- Theatrical release poster
- Directed by: Aleksandr Domogarov Jr.
- Written by: Yekaterina Mavromatis; Aleksandr Domogarov Jr.; Yevgeny Kazachkov;
- Based on: Waiting for Two Years by Yuri Rost
- Produced by: Ruben Dishdishyan (ru); Leonard Blavatnik; Anton Zlatopolskiy; Narek Martirosyan; Kristina Reylyan;
- Starring: Viktor Dobronravov; Leonid Basov; Vladimir Ilyin; Valeriya Fedorovich; Evgeniya Dmitrieva; Igor Khripunov; Pavel Maykov; Vladimir Simonov;
- Cinematography: Sergey Dyshuk
- Edited by: Maksim Smirnov; Aleksandr Domogarov Jr.;
- Music by: Ivan Burlyayev (ru); Konstantin Kupriyanov; Dmitriy Noskov;
- Production companies: Mars Media Entertainment; AMedia (ru); Russia-1; Okko Studios; Ministry of Culture; Cinema Fund;
- Distributed by: Central Partnership
- Release date: March 18, 2021 (Russia);
- Running time: 110 minutes
- Country: Russia
- Language: Russian
- Budget: ₽95 million; ~$1 million;
- Box office: ₽>341 million; >$5,449,847;

= A Dog Named Palma =

A Dog Named Palma (Пальма) is a 2021 Russian children's drama film directed by Aleksandr Domogarov Jr., based on real events that took place in 1974–1976 at the Moscow's Vnukovo International Airport.

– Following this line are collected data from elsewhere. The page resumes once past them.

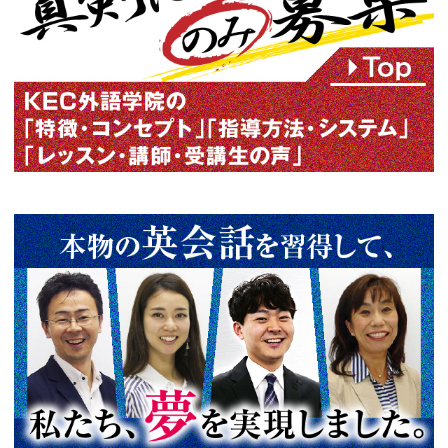
大阪・京都の英会話スクール K
｜初心者の日常英会話６カ月マ
ロ・通訳レベルまで驚異的な上
する独自のTP指導方式で目標達
剣に学習する人のみ募集！でき
来るまで、熱誠指導に一切の妥
阪[梅田/枚方]・京都[烏丸御池]でT
EFL･英検･通訳も学べる英会話
種講座の無料個別ガイダンス・
明会・無料体験レッスンも開催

It was released theatrically on March 18, 2021, by Central Partnership.

== Plot ==
In 1977 Soviet Union, the owner of a German Shepherd named Palma flies abroad. But Palma hides at the airport and waits for her owner. She befriends nine-year old boy named Kolya Lazarev whose mother dies leaving him with a father he barely knows - a pilot who finds the dog at the airport. It is a story of amazing adventures, true friendship and unconditional love.

== Cast ==
- Viktor Dobronravov as Vyacheslav Lazarev, an aircraft commander
- Liliya (German Shepherd) as Palma
- Leonid Basov as Kolya Lazarev, a boy
- Vladimir Ilyin as Sergey Tikhonov, an airport technician, Nina Tikhonova's father
- Valeriya Fedorovich as Nina Tikhonova, a stewardess, Sergey Tikhonov's daughter
- Evgeniya Dmitrieva as Lyubov Zhurina, head of the flight squad of OJSC "Soviet Aeroflot"
- Igor Khripunov as Evgeny Golikov, head of the Soviet Security Service
- Anna Volkova as Anya
- Pavel Maykov as Georgy Krasilov, co-pilot
- Vladimir Simonov as Ivan Lysko
- Yan Tsapnik as Igor Polsky, owner of the shepherd Palma
- Filipp Savinkov as Kravchenko, a male flight attendant
- Darya Luzina as Anna, a flight attendant
- Elena Anisimova as Raisa Semenovna, an aviation cashier
- Bain Bovaldinov as Fedya, a policeman

==Production==
In 1976 the Komsomol Truth published an article about this called Waiting for Two Years, written by Yuri Rost, in 1988, based on the article, a feature film was made Tethered to the Runway (ru), directed by Vladimir Khmelnitsky.

===Casting===
More than 300 children passed the casting for the role of the boy Kolya Lazarev, before the director approved Leonid Basov. For him, this is his film debut.

===Filming===
Principal photography of the film took place in one of the airports near Moscow and the Belarusian Brest. The local airport, which retained its Soviet interiors and was not very busy, was best suited to reproduce the atmosphere of the 70s. About 500 residents of Brest were used as extras for the crowd scenes.

==Release==
The Russian premiere of the film took place on March 18, 2021 by Central Partnership.

==Sequel==
In October 2021, the film's creators announced they had begun work on a sequel, Palma 2. It was scheduled for release on March 20, 2025.